Ich schlüpfte gerade aus meinen Schuhen, als mein Handy klingelte und damit eine eingetroffene Nachricht ankündigte. Ich stand noch auf einem Bein und wackelte ein wenig hin und her, während ich mit einer Hand an meinem Schuh zerrte und mit der anderem mein Handy aus meiner Hosentasche fischte.

Komm sofort vorbei! Riesen Neuigkeiten! xLilly

*

„Du wirst mir niemals glauben, was passiert ist!"

Überrascht schaute ich Lilly an, die mir gerade die Tür geöffnet und mich nicht einmal begrüßt hatte.
„Dir auch einen wunderschönen guten Abend, aller beste Freundin auf der ganzen weiten Welt.", begrüßte ich sie sarkastisch und schob mich an ihr vorbei in die kleine Dachgeschosswohnung, die die Blondine bewohnte. Wie immer lag alles überall, nur nicht da, wo es eigentlich hingehörte.
„Jaja, spar dir den Sarkasmus.", hörte ich Lilly aufgekratzt hinter mir sagen und nachdem ich meinen Blick in die Runde beendet hatte, drehte ich mich mit hochgezogenen Augenbrauen wieder zu ihr um.
„Was gibt's denn so Aufregendes?"
In diesem Moment hatte ich alles erwartet.
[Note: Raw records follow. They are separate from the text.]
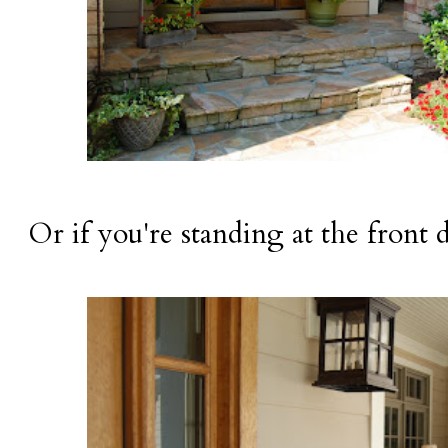
Or if you're standing at the front 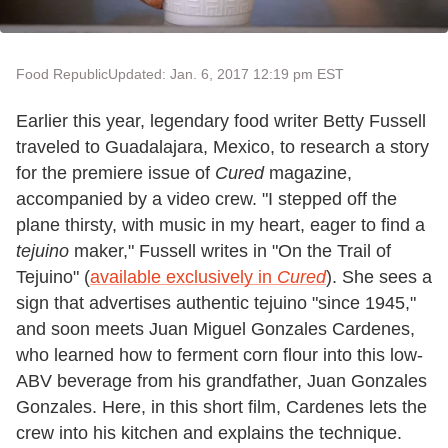
Food Republic
Updated: Jan. 6, 2017 12:19 pm EST
Earlier this year, legendary food writer Betty Fussell
traveled to Guadalajara, Mexico, to research a story
for the premiere issue of
Cured
magazine,
accompanied by a video crew. "I stepped off the
plane thirsty, with music in my heart, eager to find a
tejuino
maker," Fussell writes in "On the Trail of
Tejuino" (
available exclusively in
Cured
). She sees a
sign that advertises authentic tejuino "since 1945,"
and soon meets Juan Miguel Gonzales Cardenes,
who learned how to ferment corn flour into this low-
ABV beverage from his grandfather, Juan Gonzales
Gonzales. Here, in this short film, Cardenes lets the
crew into his kitchen and explains the technique.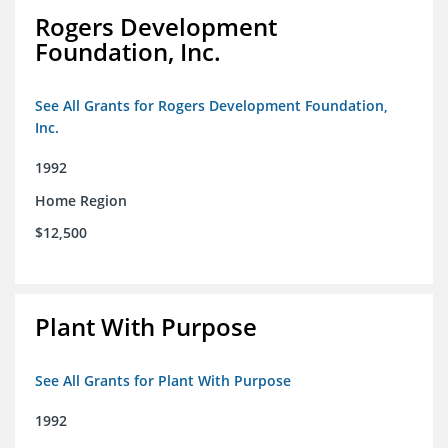
Rogers Development
Foundation, Inc.
See All Grants for Rogers Development Foundation,
Inc.
1992
Home Region
$12,500
Plant With Purpose
See All Grants for Plant With Purpose
1992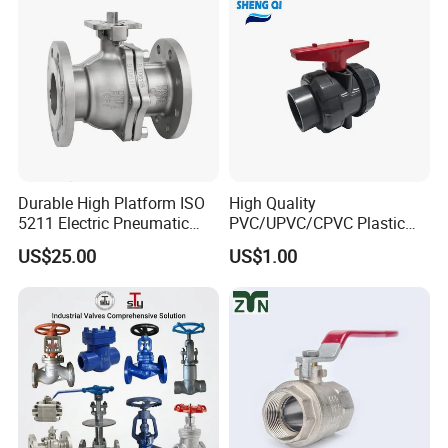
PTFE/Rptfe Seat
for Gas and Water
Durable High Platform ISO
High Quality
5211 Electric Pneumatic
PVC/UPVC/CPVC Plastic
Ball Valve
Union Ball Valve with
US$25.00
US$1.00
Flanged Connection Feature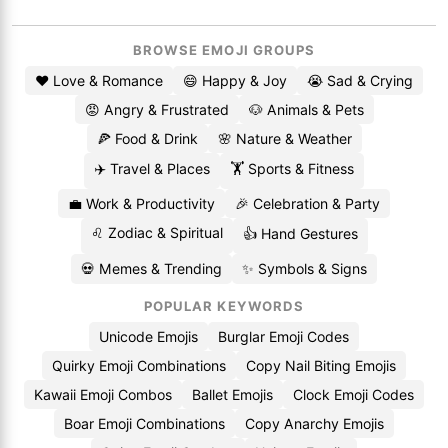
BROWSE EMOJI GROUPS
❤️ Love & Romance
😄 Happy & Joy
😭 Sad & Crying
😡 Angry & Frustrated
🐶 Animals & Pets
🍕 Food & Drink
🌸 Nature & Weather
✈️ Travel & Places
🏋️ Sports & Fitness
💼 Work & Productivity
🎉 Celebration & Party
♌ Zodiac & Spiritual
👍 Hand Gestures
💀 Memes & Trending
✨ Symbols & Signs
POPULAR KEYWORDS
Unicode Emojis
Burglar Emoji Codes
Quirky Emoji Combinations
Copy Nail Biting Emojis
Kawaii Emoji Combos
Ballet Emojis
Clock Emoji Codes
Boar Emoji Combinations
Copy Anarchy Emojis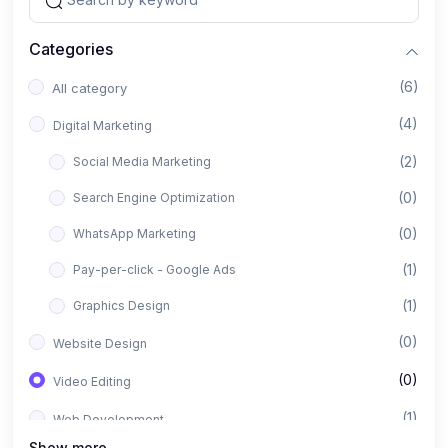
Categories
(6)
All category
(4)
Digital Marketing
(2)
Social Media Marketing
(0)
Search Engine Optimization
(0)
WhatsApp Marketing
(1)
Pay-per-click - Google Ads
(1)
Graphics Design
(0)
Website Design
(0)
Video Editing
(1)
Web Development
Show more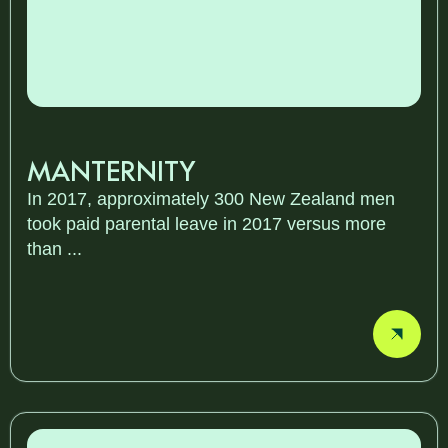
MANTERNITY
In 2017, approximately 300 New Zealand men
took paid parental leave in 2017 versus more
than ...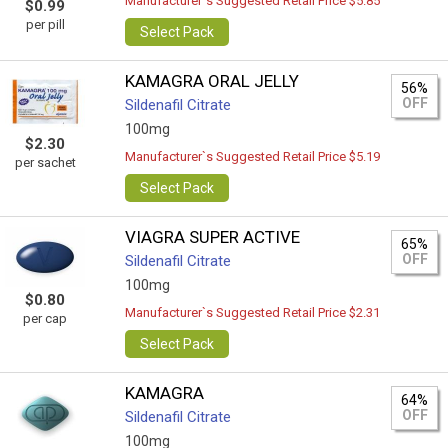
Manufacturer`s Suggested Retail Price $5.85
$0.99
per pill
Select Pack
KAMAGRA ORAL JELLY
56%
OFF
Sildenafil Citrate
100mg
$2.30
Manufacturer`s Suggested Retail Price $5.19
per sachet
Select Pack
VIAGRA SUPER ACTIVE
65%
OFF
Sildenafil Citrate
100mg
$0.80
Manufacturer`s Suggested Retail Price $2.31
per cap
Select Pack
KAMAGRA
64%
OFF
Sildenafil Citrate
100mg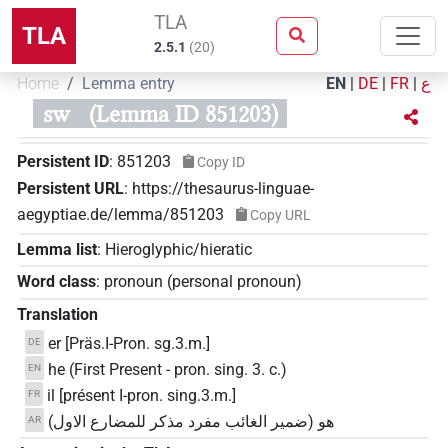
TLA
TLA
2.5.1
(
20
)
Home
Lemma entry
EN
|
DE
|
FR
|
ع
sw
(Lemma ID 851203)
Persistent ID
:
851203
Copy ID
Persistent URL
:
https://thesaurus-linguae-
aegyptiae.de/lemma/851203
Copy URL
Lemma list
:
Hieroglyphic/hieratic
Word class
:
pronoun
(
personal pronoun
)
Translation
er [Präs.I-Pron. sg.3.m.]
DE
he (First Present - pron. sing. 3. c.)
EN
il [présent I-pron. sing.3.m.]
FR
هو (ضمير الغائب مفرد مذكر للمضارع الاول)
AR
Dass jemand gestorben war. Dass sie bestohlen worden war. Dass sie im Lotto gewonnen hatte. Dass ein fliegender Elefant heute Morgen durch ihr Schlafzimmerfenster gekracht war. Wirklich alles.
„Ich bin verlobt!"
Nur das nicht. Meine Augen wurden groß wie Untertassen, als ich den funkelnden Diamanten am Ringfinger meiner besten und ältesten Freundin sah. Ok, ich sah ihn nur leicht verschwommen, weil sie mir übermütig ihre ganze Hand direkt vors Gesicht hielt, aber dennoch.
„Oh mein Gott.", brachte ich nur heraus, umfasste ihre Hand und hielt sie weit genug von meinem Gesicht entfernt, sodass ich endlich den Ring bestaunen konnte. Das durfte doch nicht wahr sein.
„Von Alessio?", fragte ich, während ich ihre Hand noch immer geschockt hin und her drehte, um den Diamanten von allen Seiten strahlen sehen zu können. Er war wirklich wunderschön. Die Blondine schnaubte entrüstet, entzog mir ruckartig ihre Hand und sah mich dann mit diesem Dein-Ernst-Blick an, den jede beste Freundin einwandfrei beherrschte. Und meine ganz besonders.
„Natürlich ist er von Alessio! Von wem denn sonst?"
Nun leicht schmunzelnd schob sie sich an mir vorbei und machte sich auf in Richtung Wohnzimmer, wo sie sich dann summend auf die Couch fallen ließ. Ich trottete ihr hinterher, setzte mich langsam neben sie und konnte es noch immer nicht fassen. Meine beste Freundin war verlobt.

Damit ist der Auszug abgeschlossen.